Output the data below only from the line containing "Ore 11:50 visita" up to and including the line containing "ANDERE KRANKHEITEN", exact and with the pictures left out.

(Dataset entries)
- - - -
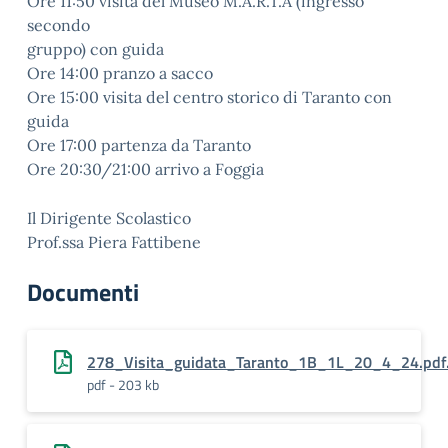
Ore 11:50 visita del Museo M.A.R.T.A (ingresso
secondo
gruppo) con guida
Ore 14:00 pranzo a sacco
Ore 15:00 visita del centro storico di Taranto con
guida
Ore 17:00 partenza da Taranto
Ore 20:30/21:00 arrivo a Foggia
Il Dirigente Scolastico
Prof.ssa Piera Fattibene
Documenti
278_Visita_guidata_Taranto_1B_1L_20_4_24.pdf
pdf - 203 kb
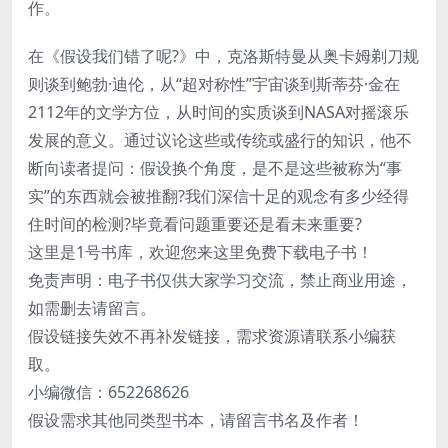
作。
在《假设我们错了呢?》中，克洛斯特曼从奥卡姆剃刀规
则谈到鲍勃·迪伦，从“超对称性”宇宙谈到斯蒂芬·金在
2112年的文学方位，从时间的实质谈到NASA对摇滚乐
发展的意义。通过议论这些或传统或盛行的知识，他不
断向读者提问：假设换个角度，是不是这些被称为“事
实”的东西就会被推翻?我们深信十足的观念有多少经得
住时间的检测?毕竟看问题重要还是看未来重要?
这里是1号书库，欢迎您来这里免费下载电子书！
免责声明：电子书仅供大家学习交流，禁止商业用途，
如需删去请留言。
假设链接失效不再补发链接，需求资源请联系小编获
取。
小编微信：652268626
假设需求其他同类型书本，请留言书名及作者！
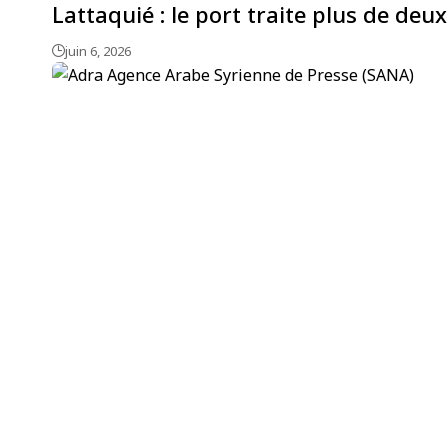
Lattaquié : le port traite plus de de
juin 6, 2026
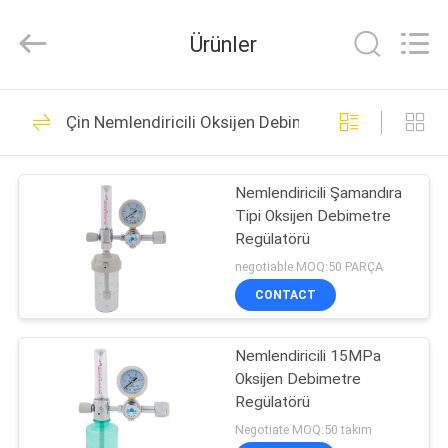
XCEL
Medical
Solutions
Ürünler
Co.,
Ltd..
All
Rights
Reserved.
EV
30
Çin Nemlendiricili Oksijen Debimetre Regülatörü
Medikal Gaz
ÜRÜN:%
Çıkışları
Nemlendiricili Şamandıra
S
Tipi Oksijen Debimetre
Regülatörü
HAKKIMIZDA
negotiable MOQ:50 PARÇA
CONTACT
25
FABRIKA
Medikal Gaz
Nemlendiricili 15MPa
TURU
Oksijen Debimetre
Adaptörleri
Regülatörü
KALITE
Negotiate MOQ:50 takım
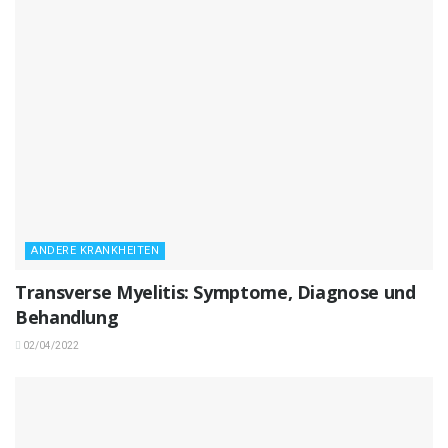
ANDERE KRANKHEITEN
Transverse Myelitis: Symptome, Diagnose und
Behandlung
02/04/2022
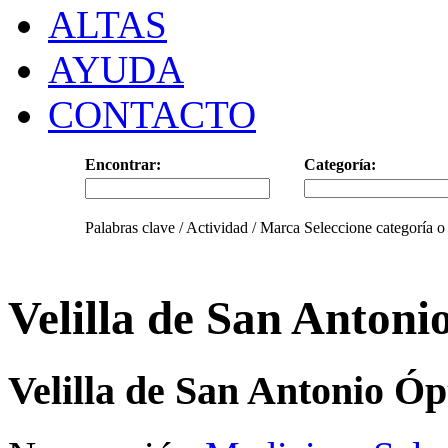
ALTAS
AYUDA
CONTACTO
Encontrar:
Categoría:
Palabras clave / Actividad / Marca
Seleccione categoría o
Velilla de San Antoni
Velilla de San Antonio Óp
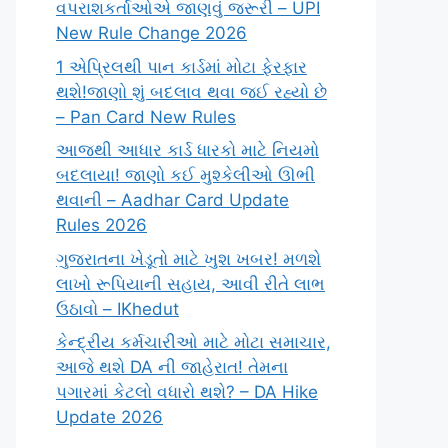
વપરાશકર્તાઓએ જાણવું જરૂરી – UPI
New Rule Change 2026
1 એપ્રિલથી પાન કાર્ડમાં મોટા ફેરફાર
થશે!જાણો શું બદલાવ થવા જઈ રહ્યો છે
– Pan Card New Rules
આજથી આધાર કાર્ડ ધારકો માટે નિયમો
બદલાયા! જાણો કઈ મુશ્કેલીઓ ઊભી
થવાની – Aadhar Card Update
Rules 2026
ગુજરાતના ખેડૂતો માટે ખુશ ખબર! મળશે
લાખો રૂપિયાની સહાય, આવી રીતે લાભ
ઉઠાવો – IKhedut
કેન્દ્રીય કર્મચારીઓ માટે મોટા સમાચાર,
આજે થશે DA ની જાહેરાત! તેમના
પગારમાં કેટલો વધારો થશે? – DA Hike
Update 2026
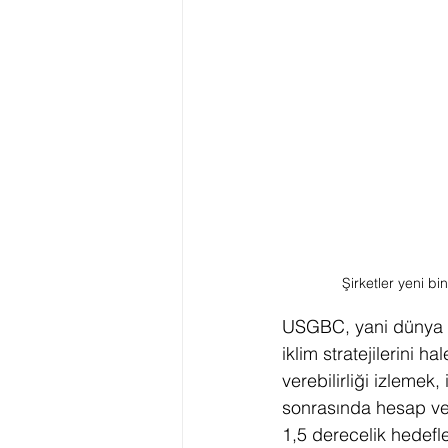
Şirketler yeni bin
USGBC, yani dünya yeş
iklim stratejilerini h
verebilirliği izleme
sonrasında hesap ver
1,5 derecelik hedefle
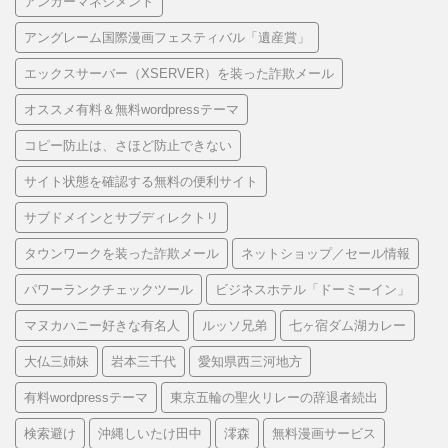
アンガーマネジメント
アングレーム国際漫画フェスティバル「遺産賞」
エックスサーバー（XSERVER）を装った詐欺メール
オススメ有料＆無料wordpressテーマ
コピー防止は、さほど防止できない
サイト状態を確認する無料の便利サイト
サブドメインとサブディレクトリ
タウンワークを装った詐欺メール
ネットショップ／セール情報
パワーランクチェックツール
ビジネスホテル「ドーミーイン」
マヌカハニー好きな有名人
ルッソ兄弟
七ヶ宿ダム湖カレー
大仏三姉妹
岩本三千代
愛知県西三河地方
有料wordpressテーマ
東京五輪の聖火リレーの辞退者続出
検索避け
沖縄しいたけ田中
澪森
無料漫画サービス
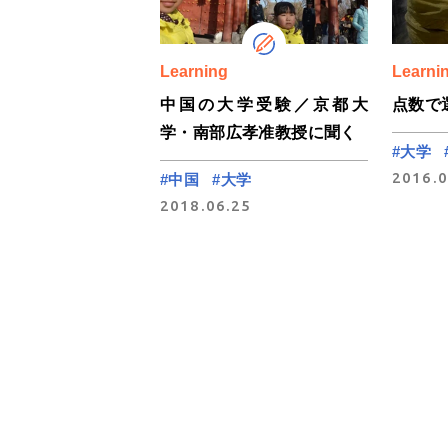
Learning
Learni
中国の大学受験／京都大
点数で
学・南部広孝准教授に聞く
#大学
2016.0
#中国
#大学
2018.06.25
- - - -
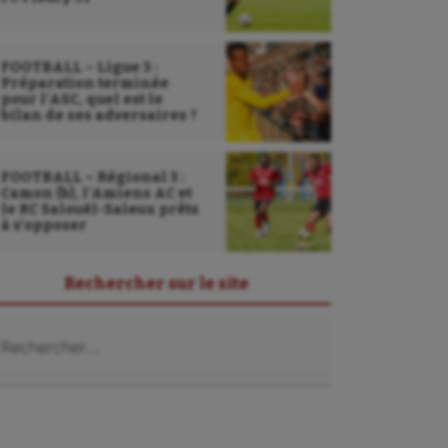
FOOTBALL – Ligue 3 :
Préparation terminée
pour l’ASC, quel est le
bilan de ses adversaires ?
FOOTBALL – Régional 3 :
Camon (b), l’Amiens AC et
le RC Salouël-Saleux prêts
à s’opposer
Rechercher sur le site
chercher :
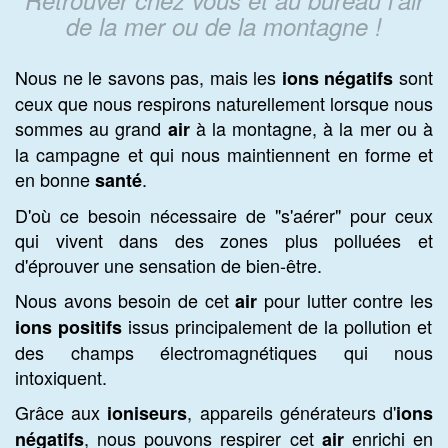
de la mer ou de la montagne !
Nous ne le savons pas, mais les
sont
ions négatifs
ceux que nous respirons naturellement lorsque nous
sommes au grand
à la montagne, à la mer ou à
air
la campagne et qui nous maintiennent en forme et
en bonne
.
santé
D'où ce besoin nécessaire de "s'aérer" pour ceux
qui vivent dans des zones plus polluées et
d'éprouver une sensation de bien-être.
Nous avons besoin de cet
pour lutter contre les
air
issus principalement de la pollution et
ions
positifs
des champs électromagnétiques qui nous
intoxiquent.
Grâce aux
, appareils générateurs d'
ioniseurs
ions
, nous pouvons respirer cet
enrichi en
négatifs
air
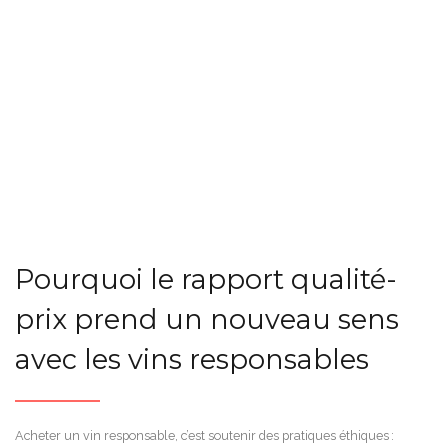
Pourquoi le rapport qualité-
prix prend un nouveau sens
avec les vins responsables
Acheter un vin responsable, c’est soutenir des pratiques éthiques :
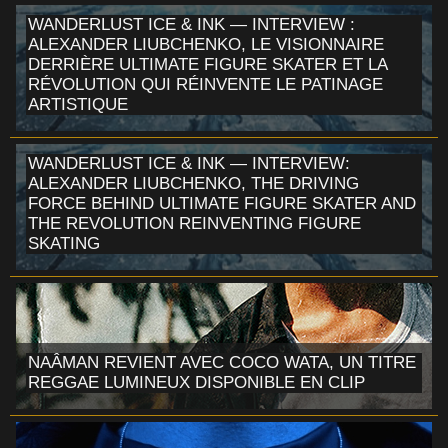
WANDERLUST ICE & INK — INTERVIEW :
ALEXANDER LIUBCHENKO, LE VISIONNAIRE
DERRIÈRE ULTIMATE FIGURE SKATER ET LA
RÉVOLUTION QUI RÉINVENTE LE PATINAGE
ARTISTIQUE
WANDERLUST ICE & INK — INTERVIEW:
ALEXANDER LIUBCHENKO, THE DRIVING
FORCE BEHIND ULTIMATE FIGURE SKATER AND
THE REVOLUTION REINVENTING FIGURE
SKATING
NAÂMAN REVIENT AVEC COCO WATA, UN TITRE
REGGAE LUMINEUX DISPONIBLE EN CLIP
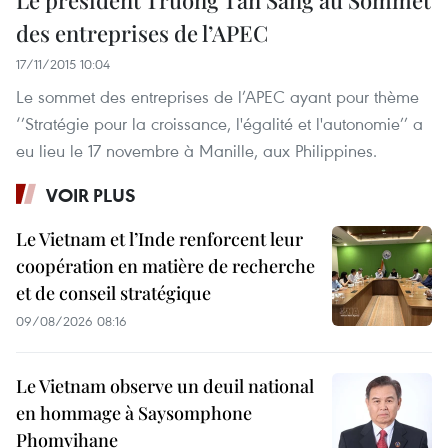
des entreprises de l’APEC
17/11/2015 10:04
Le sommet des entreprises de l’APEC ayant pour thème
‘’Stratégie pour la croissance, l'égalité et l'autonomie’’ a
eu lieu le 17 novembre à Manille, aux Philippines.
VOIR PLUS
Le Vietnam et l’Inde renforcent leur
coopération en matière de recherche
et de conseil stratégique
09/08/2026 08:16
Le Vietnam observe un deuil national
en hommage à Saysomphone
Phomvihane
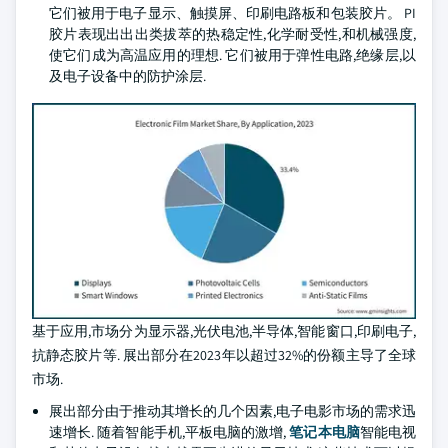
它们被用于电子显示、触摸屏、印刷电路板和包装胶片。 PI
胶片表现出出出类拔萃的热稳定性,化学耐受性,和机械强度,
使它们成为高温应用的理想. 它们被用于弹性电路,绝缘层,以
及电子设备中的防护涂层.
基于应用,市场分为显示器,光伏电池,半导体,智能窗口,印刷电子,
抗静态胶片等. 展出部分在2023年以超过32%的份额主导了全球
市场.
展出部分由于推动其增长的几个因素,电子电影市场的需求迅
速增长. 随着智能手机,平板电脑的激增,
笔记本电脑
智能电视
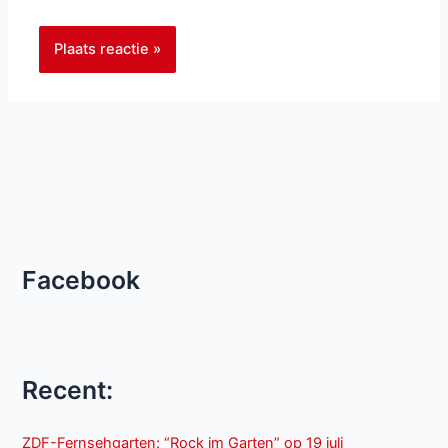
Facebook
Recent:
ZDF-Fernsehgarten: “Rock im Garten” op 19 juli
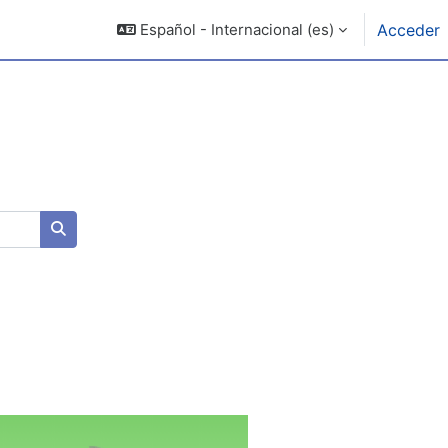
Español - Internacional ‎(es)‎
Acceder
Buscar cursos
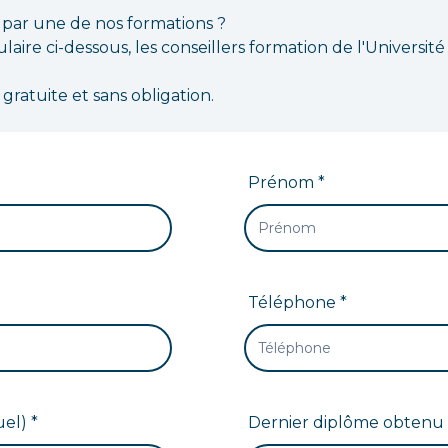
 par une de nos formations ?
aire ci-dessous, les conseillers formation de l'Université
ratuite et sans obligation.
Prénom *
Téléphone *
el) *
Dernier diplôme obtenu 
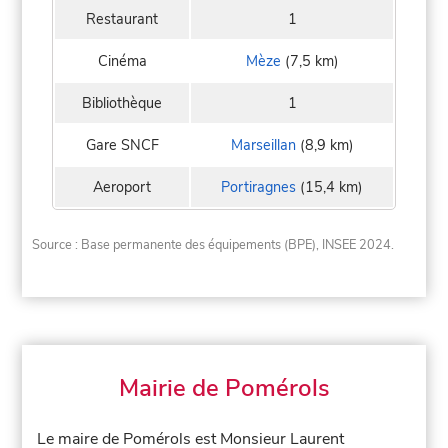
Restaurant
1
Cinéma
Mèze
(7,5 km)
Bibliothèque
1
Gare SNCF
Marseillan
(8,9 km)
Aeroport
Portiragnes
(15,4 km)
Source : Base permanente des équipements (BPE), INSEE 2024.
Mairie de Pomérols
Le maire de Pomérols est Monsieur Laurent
- - - -
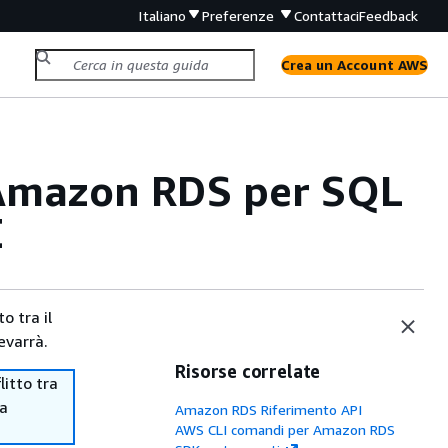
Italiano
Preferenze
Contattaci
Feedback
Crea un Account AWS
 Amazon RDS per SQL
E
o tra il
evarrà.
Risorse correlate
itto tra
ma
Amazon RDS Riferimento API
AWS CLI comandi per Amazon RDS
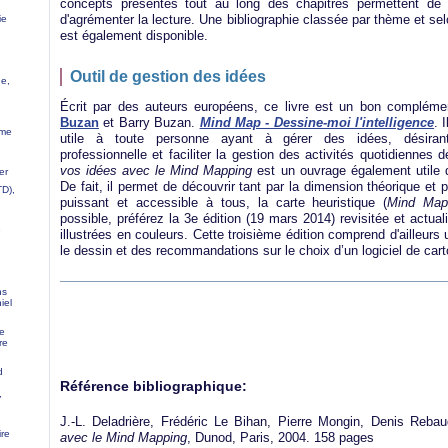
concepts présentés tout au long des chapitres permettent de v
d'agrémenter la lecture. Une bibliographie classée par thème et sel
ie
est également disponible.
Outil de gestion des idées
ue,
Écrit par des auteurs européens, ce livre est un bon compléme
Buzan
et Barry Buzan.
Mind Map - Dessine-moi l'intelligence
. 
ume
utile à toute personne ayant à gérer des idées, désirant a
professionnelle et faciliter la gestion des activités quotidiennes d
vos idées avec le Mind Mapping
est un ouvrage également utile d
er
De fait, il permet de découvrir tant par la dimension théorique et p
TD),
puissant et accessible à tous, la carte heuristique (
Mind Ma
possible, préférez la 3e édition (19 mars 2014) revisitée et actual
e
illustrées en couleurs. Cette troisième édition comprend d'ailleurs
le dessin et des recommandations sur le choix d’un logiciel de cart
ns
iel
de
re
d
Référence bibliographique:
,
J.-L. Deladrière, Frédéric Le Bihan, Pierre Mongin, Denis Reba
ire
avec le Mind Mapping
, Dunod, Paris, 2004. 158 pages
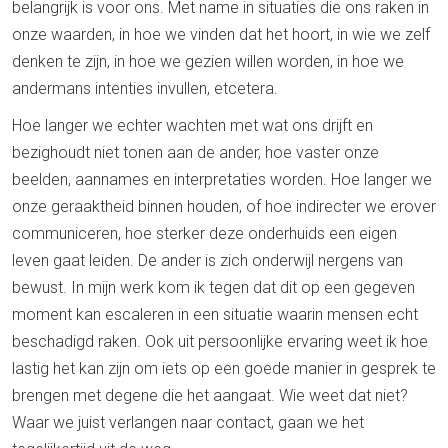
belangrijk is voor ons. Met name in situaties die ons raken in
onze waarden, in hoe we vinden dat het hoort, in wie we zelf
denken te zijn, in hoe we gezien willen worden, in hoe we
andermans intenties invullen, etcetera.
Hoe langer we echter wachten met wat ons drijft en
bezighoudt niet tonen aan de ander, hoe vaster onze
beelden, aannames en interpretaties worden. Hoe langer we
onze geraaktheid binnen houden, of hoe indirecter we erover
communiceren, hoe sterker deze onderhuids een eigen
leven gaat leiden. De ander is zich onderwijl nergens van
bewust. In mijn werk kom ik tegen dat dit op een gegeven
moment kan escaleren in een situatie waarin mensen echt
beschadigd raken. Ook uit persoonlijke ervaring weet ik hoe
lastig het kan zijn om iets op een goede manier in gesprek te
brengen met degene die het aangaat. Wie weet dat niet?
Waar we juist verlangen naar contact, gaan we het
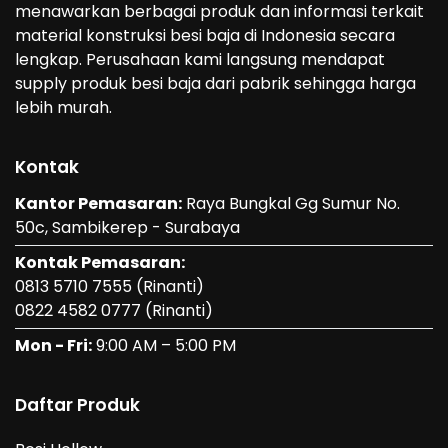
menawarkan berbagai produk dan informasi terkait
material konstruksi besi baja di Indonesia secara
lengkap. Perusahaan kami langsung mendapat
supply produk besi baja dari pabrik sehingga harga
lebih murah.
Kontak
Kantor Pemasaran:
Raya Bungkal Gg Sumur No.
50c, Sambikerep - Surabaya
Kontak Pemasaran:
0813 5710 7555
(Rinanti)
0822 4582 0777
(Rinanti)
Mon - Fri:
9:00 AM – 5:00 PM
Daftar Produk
- - - -
_ANSWER TO THE PROBLEM:_
Ore 11:50 visita del Museo M.A.R.T.A (ingresso
secondo
gruppo) con guida
Ore 14:00 pranzo a sacco
Ore 15:00 visita del centro storico di Taranto con
guida
Ore 17:00 partenza da Taranto
Ore 20:30/21:00 arrivo a Foggia
Il Dirigente Scolastico
Prof.ssa Piera Fattibene
Documenti
278_Visita_guidata_Taranto_1B_1L_20_4_24.pdf
pdf - 203 kb
作。
在《假设我们错了呢?》中，克洛斯特曼从奥卡姆剃刀规
则谈到鲍勃·迪伦，从“超对称性”宇宙谈到斯蒂芬·金在
2112年的文学方位，从时间的实质谈到NASA对摇滚乐
发展的意义。通过议论这些或传统或盛行的知识，他不
断向读者提问：假设换个角度，是不是这些被称为“事
实”的东西就会被推翻?我们深信十足的观念有多少经得
住时间的检测?毕竟看问题重要还是看未来重要?
这里是1号书库，欢迎您来这里免费下载电子书！
免责声明：电子书仅供大家学习交流，禁止商业用途，
如需删去请留言。
假设链接失效不再补发链接，需求资源请联系小编获
取。
小编微信：652268626
假设需求其他同类型书本，请留言书名及作者！
Lattaquié : le port traite plus de de
juin 6, 2026
XCEL
Medical
Solutions
Ürünler
Co.,
Ltd..
All
Rights
Reserved.
EV
30
Çin Nemlendiricili Oksijen Debimetre Regülatörü
Medikal Gaz
ÜRÜN:%
Çıkışları
Nemlendiricili Şamandıra
S
Tipi Oksijen Debimetre
Regülatörü
HAKKIMIZDA
negotiable MOQ:50 PARÇA
CONTACT
25
FABRIKA
Medikal Gaz
Nemlendiricili 15MPa
TURU
Oksijen Debimetre
Adaptörleri
Regülatörü
KALITE
Negotiate MOQ:50 takım
ANDERE KRANKHEITEN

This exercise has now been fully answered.